SDK request escape hatch:

```ts
await browser.client.request("executeCdp", {
  target: { tabId: 123 },
  method: "Runtime.evaluate",
  commandParams: { expression: "document.title" },
});
```

```py
browser.client.request("executeCdp", {
    "target": {"tabId": 123},
    "method": "Runtime.evaluate",
    "commandParams": {"expression": "document.title"},
})
```

```go
_, err := browser.Client.Request("executeCdp", obu.Params{
	"target":        obu.Params{"tabId": 123},
	"method":        "Runtime.evaluate",
	"commandParams": obu.Params{"expression": "document.title"},
})
```

## User Tab Claiming

1. List open user tabs with `open-browser-use user-tabs --session-id "$OBU_SESSION_ID"` or SDK `getUserTabs`.
2. Select the tab from returned data using visible evidence: title, URL, recency, and group.
3. Claim it with `open-browser-use claim-tab --session-id "$OBU_SESSION_ID" --tab-id <id>` or SDK `claimUserTab` / `claim_user_tab` / `ClaimUserTab`.
4. Use the returned controllable tab for later commands.

Never invent or reuse stale tab ids.

## Tab Cleanup

Before ending browser work, finalize exactly once for the active session:

```sh
open-browser-use finalize-tabs --session-id "$OBU_SESSION_ID" --keep '[]'
```

Omit tabs by default. Keep a tab only when the user needs that live page after
the turn. Use `status: "deliverable"` for a user-facing output or requested
open page. Use `status: "handoff"` only when the task is still in progress and
the user or a later turn should continue from the current task group, such as a
page waiting for login, approval, payment, CAPTCHA, or other user input.
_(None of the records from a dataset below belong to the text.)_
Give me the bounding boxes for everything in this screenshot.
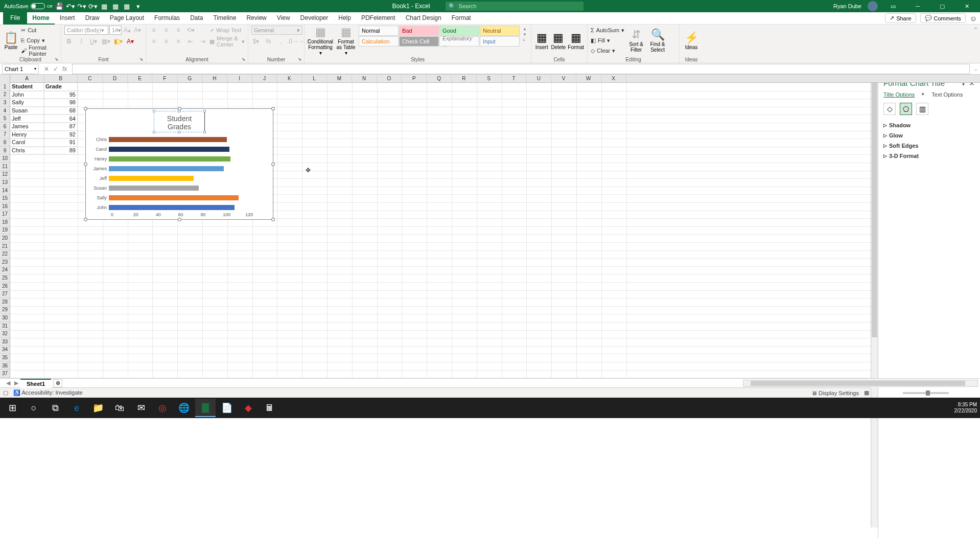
row-header[interactable]: 20 xyxy=(0,234,10,242)
feedback-icon[interactable]: ☺ xyxy=(970,14,977,22)
row-header[interactable]: 5 xyxy=(0,114,10,123)
clock-time[interactable]: 8:35 PM xyxy=(958,402,977,408)
cell-style-bad[interactable]: Bad xyxy=(399,26,439,36)
zoom-slider[interactable] xyxy=(903,392,949,394)
collapse-ribbon-icon[interactable]: ⌃ xyxy=(971,25,980,63)
chart-title[interactable]: Student Grades xyxy=(154,111,205,132)
calculator-icon[interactable]: 🖩 xyxy=(260,399,280,417)
col-header[interactable]: F xyxy=(152,75,177,82)
tab-home[interactable]: Home xyxy=(27,12,54,25)
delete-cells-button[interactable]: ▦Delete xyxy=(551,26,566,55)
chart-bar[interactable] xyxy=(109,186,199,191)
cell-style-check[interactable]: Check Cell xyxy=(399,36,439,47)
cortana-icon[interactable]: ○ xyxy=(24,399,44,417)
col-header[interactable]: K xyxy=(277,75,302,82)
cell[interactable]: John xyxy=(10,91,44,99)
align-right-icon[interactable]: ≡ xyxy=(174,37,183,46)
font-size-select[interactable]: 14▾ xyxy=(109,26,122,35)
undo-icon[interactable]: ↶▾ xyxy=(66,2,75,10)
cell[interactable]: 91 xyxy=(44,139,78,147)
name-box[interactable]: Chart 1▾ xyxy=(2,64,39,74)
accordion-item-shadow[interactable]: ▷ Shadow xyxy=(883,120,975,130)
inc-decimal-icon[interactable]: .0→ xyxy=(288,37,297,46)
row-header[interactable]: 24 xyxy=(0,266,10,274)
qat-customize-icon[interactable]: ▾ xyxy=(134,2,142,10)
add-sheet-button[interactable]: ⊕ xyxy=(53,379,62,387)
col-header[interactable]: P xyxy=(402,75,427,82)
copy-button[interactable]: ⎘ Copy ▾ xyxy=(21,36,58,45)
sort-filter-button[interactable]: ⇵Sort & Filter xyxy=(626,26,646,55)
row-header[interactable]: 13 xyxy=(0,178,10,187)
insert-cells-button[interactable]: ▦Insert xyxy=(534,26,549,55)
indent-dec-icon[interactable]: ⇤ xyxy=(186,37,195,46)
dialog-launcher-icon[interactable]: ⬊ xyxy=(139,57,144,62)
row-header[interactable]: 27 xyxy=(0,290,10,298)
align-top-icon[interactable]: ≡ xyxy=(149,26,158,35)
store-icon[interactable]: 🛍 xyxy=(109,399,130,417)
col-header[interactable]: A xyxy=(10,75,44,82)
tab-draw[interactable]: Draw xyxy=(80,12,105,25)
chart-bar-row[interactable]: Sally xyxy=(91,193,268,202)
cancel-formula-icon[interactable]: ✕ xyxy=(44,65,49,73)
accessibility-status[interactable]: ♿ Accessibility: Investigate xyxy=(13,389,83,396)
chart-bar[interactable] xyxy=(109,176,194,181)
row-header[interactable]: 8 xyxy=(0,139,10,147)
cell-style-good[interactable]: Good xyxy=(439,26,479,36)
row-header[interactable]: 3 xyxy=(0,99,10,107)
row-header[interactable]: 34 xyxy=(0,346,10,354)
task-view-icon[interactable]: ⧉ xyxy=(45,399,65,417)
row-header[interactable]: 2 xyxy=(0,91,10,99)
tab-view[interactable]: View xyxy=(272,12,295,25)
save-icon[interactable]: 💾 xyxy=(55,2,63,10)
sheet-tab[interactable]: Sheet1 xyxy=(20,379,51,388)
row-header[interactable]: 37 xyxy=(0,370,10,378)
align-middle-icon[interactable]: ≡ xyxy=(161,26,171,35)
borders-icon[interactable]: ▦▾ xyxy=(101,37,110,46)
qat-icon[interactable]: ▦ xyxy=(123,2,131,10)
col-header[interactable]: B xyxy=(44,75,78,82)
fill-line-icon[interactable]: ◇ xyxy=(883,103,896,115)
indent-inc-icon[interactable]: ⇥ xyxy=(198,37,207,46)
col-header[interactable]: I xyxy=(227,75,252,82)
redo-icon[interactable]: ↷▾ xyxy=(78,2,86,10)
autosum-button[interactable]: Σ AutoSum ▾ xyxy=(591,26,624,35)
row-header[interactable]: 25 xyxy=(0,274,10,282)
row-header[interactable]: 11 xyxy=(0,163,10,171)
cell[interactable]: Susan xyxy=(10,107,44,115)
conditional-formatting-button[interactable]: ▦Conditional Formatting▾ xyxy=(308,26,333,55)
share-button[interactable]: ↗ Share xyxy=(885,13,916,23)
enter-formula-icon[interactable]: ✓ xyxy=(53,65,58,73)
row-header[interactable]: 6 xyxy=(0,123,10,131)
col-header[interactable]: N xyxy=(352,75,377,82)
chart-bar-row[interactable]: James xyxy=(91,164,268,173)
fx-icon[interactable]: fx xyxy=(62,65,67,73)
col-header[interactable]: E xyxy=(128,75,153,82)
chrome-icon[interactable]: 🌐 xyxy=(174,399,194,417)
clock-date[interactable]: 2/22/2020 xyxy=(954,408,977,414)
avatar[interactable] xyxy=(868,1,878,11)
resize-handle[interactable] xyxy=(271,218,275,221)
wrap-text-button[interactable]: ⤶ Wrap Text xyxy=(209,26,245,35)
cell-style-expl[interactable]: Explanatory ... xyxy=(439,36,479,47)
orientation-icon[interactable]: ⟲▾ xyxy=(186,26,195,35)
row-header[interactable]: 1 xyxy=(0,83,10,91)
cell-style-input[interactable]: Input xyxy=(480,36,520,47)
align-left-icon[interactable]: ≡ xyxy=(149,37,158,46)
align-center-icon[interactable]: ≡ xyxy=(161,37,171,46)
qat-icon[interactable]: ▦ xyxy=(111,2,120,10)
tab-review[interactable]: Review xyxy=(241,12,271,25)
styles-scroll-up-icon[interactable]: ▲ xyxy=(523,27,527,31)
row-header[interactable]: 18 xyxy=(0,218,10,226)
dialog-launcher-icon[interactable]: ⬊ xyxy=(298,57,302,62)
chart-object[interactable]: Student Grades ChrisCarolHenryJamesJeffS… xyxy=(85,108,273,220)
fill-color-icon[interactable]: ◧▾ xyxy=(113,37,123,46)
cell[interactable]: 92 xyxy=(44,131,78,139)
chart-bar[interactable] xyxy=(109,195,239,200)
row-header[interactable]: 28 xyxy=(0,298,10,306)
chart-bar[interactable] xyxy=(109,156,230,162)
resize-handle[interactable] xyxy=(84,163,87,166)
tab-format[interactable]: Format xyxy=(447,12,476,25)
cell[interactable]: 95 xyxy=(44,91,78,99)
tab-formulas[interactable]: Formulas xyxy=(149,12,185,25)
bold-icon[interactable]: B xyxy=(64,37,74,46)
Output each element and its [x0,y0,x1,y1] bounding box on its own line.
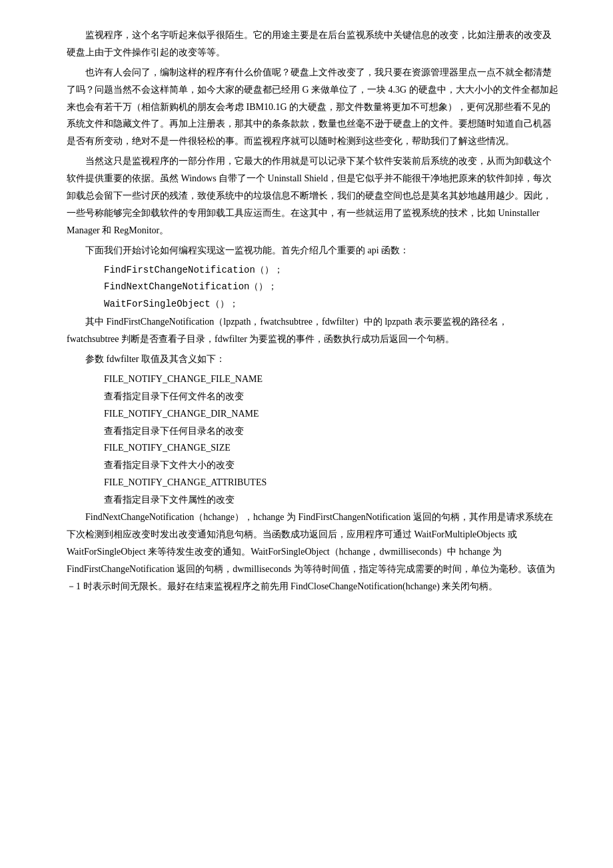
paragraph-2: 也许有人会问了，编制这样的程序有什么价值呢？硬盘上文件改变了，我只要在资源管理器… [67,64,560,150]
function-1: FindFirstChangeNotification（）； [104,262,560,279]
paragraph-5: 其中 FindFirstChangeNotification（lpzpath，f… [67,313,560,348]
function-3: WaitForSingleObject（）； [104,296,560,313]
paragraph-7: FindNextChangeNotification（hchange），hcha… [67,509,560,595]
function-2: FindNextChangeNotification（）； [104,279,560,296]
param-dir-name-desc: 查看指定目录下任何目录名的改变 [104,423,560,440]
param-attributes-label: FILE_NOTIFY_CHANGE_ATTRIBUTES [104,474,560,491]
paragraph-3: 当然这只是监视程序的一部分作用，它最大的作用就是可以记录下某个软件安装前后系统的… [67,153,560,239]
param-file-name-desc: 查看指定目录下任何文件名的改变 [104,388,560,405]
param-title: 参数 fdwfilter 取值及其含义如下： [67,351,560,368]
param-dir-name-label: FILE_NOTIFY_CHANGE_DIR_NAME [104,405,560,423]
param-size-desc: 查看指定目录下文件大小的改变 [104,457,560,474]
param-size-label: FILE_NOTIFY_CHANGE_SIZE [104,439,560,457]
param-attributes-desc: 查看指定目录下文件属性的改变 [104,491,560,509]
paragraph-4: 下面我们开始讨论如何编程实现这一监视功能。首先介绍几个重要的 api 函数： [67,242,560,259]
main-content: 监视程序，这个名字听起来似乎很陌生。它的用途主要是在后台监视系统中关键信息的改变… [67,27,560,595]
paragraph-1: 监视程序，这个名字听起来似乎很陌生。它的用途主要是在后台监视系统中关键信息的改变… [67,27,560,61]
param-file-name-label: FILE_NOTIFY_CHANGE_FILE_NAME [104,371,560,388]
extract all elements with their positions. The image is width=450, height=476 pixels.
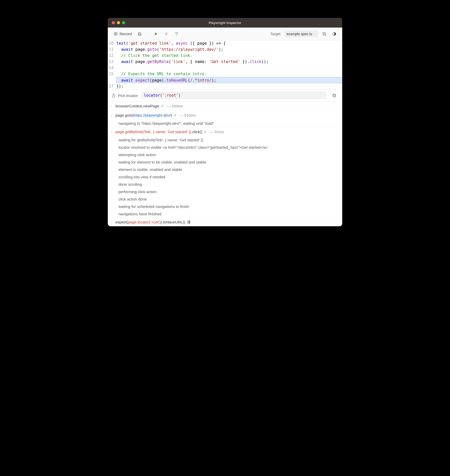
svg-point-1: [115, 33, 116, 34]
maximize-icon[interactable]: [122, 21, 125, 24]
pause-icon: [164, 32, 168, 36]
call-detail: navigating to "https://playwright.dev/",…: [108, 120, 342, 127]
editor-gutter: 10111213141517: [108, 40, 116, 89]
call-detail: performing click action: [108, 188, 342, 195]
copy-locator-button[interactable]: [330, 92, 339, 99]
clear-lines-icon: [322, 32, 326, 36]
theme-button[interactable]: [330, 30, 339, 38]
step-button[interactable]: [172, 30, 181, 38]
close-icon[interactable]: [112, 21, 115, 24]
call-row[interactable]: ⌄page.goto(https://playwright.dev/) ✓ — …: [108, 110, 342, 120]
call-row[interactable]: ›expect(page.locator(':root')).toHaveURL…: [108, 218, 342, 226]
svg-rect-4: [165, 32, 166, 35]
call-detail: navigations have finished: [108, 210, 342, 218]
copy-icon: [137, 32, 142, 36]
copy-button[interactable]: [135, 30, 144, 38]
svg-rect-9: [333, 94, 335, 96]
traffic-lights: [108, 21, 125, 24]
toolbar: Record Target: example.spec.ts ⌄: [108, 28, 342, 40]
target-select[interactable]: example.spec.ts ⌄: [284, 30, 318, 37]
call-detail: click action done: [108, 195, 342, 203]
svg-rect-3: [138, 32, 140, 35]
inspector-window: Playwright Inspector Record Target: exam…: [108, 18, 342, 226]
titlebar: Playwright Inspector: [108, 18, 342, 28]
copy-icon: [332, 93, 337, 98]
call-detail: attempting click action: [108, 151, 342, 158]
call-detail: element is visible, enabled and stable: [108, 166, 342, 173]
call-detail: waiting for scheduled navigations to fin…: [108, 203, 342, 210]
pick-locator-button[interactable]: Pick locator: [111, 93, 138, 98]
call-row[interactable]: ›browserContext.newPage ✓ — 293ms: [108, 102, 342, 110]
play-button[interactable]: [152, 30, 160, 38]
target-label: Target:: [270, 32, 281, 36]
call-detail: done scrolling: [108, 181, 342, 188]
code-editor[interactable]: 10111213141517 test('get started link', …: [108, 40, 342, 89]
svg-rect-5: [166, 32, 167, 35]
window-title: Playwright Inspector: [108, 21, 342, 25]
step-icon: [174, 32, 179, 36]
call-detail: waiting for element to be visible, enabl…: [108, 158, 342, 166]
locator-input[interactable]: locator(':root'): [141, 92, 326, 99]
call-detail: waiting for getByRole('link', { name: 'G…: [108, 136, 342, 144]
editor-code: test('get started link', async ({ page }…: [116, 40, 342, 89]
theme-icon: [332, 32, 337, 36]
flask-icon: [111, 93, 116, 98]
call-log: ›browserContext.newPage ✓ — 293ms⌄page.g…: [108, 101, 342, 226]
svg-rect-2: [139, 33, 141, 36]
locator-bar: Pick locator locator(':root'): [108, 89, 342, 101]
call-detail: scrolling into view if needed: [108, 173, 342, 181]
record-button[interactable]: Record: [111, 30, 134, 38]
pause-button[interactable]: [162, 30, 170, 38]
clear-button[interactable]: [320, 30, 328, 38]
call-row[interactable]: ⌄page.getByRole('link', { name: 'Get sta…: [108, 127, 342, 136]
svg-point-6: [176, 34, 177, 35]
call-detail: locator resolved to visible <a href="/do…: [108, 144, 342, 151]
chevron-down-icon: ⌄: [314, 32, 316, 35]
record-icon: [113, 32, 118, 36]
minimize-icon[interactable]: [117, 21, 120, 24]
svg-rect-8: [334, 95, 336, 97]
play-icon: [154, 32, 158, 36]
Treat finalization as the last Open Browser Use browser action of the turn. If
more browser work is needed, do it before finalizing, then finalize once with
the final tab disposition.

## File Chooser Pattern

1. Start waiting with `wait-file-chooser --tab-id <id>` or SDK `waitForFileChooser` / `wait_for_file_chooser` / `WaitForFileChooser`.
2. Trigger the file picker in the page, usually through a click driven by CDP or a higher-level automation layer.
3. Set absolute file paths:

```sh
open-browser-use set-file-chooser-files --file-chooser-id <id> --file /absolute/path/file.txt
```

Use repeated `--file` values or comma-separated paths for multiple files.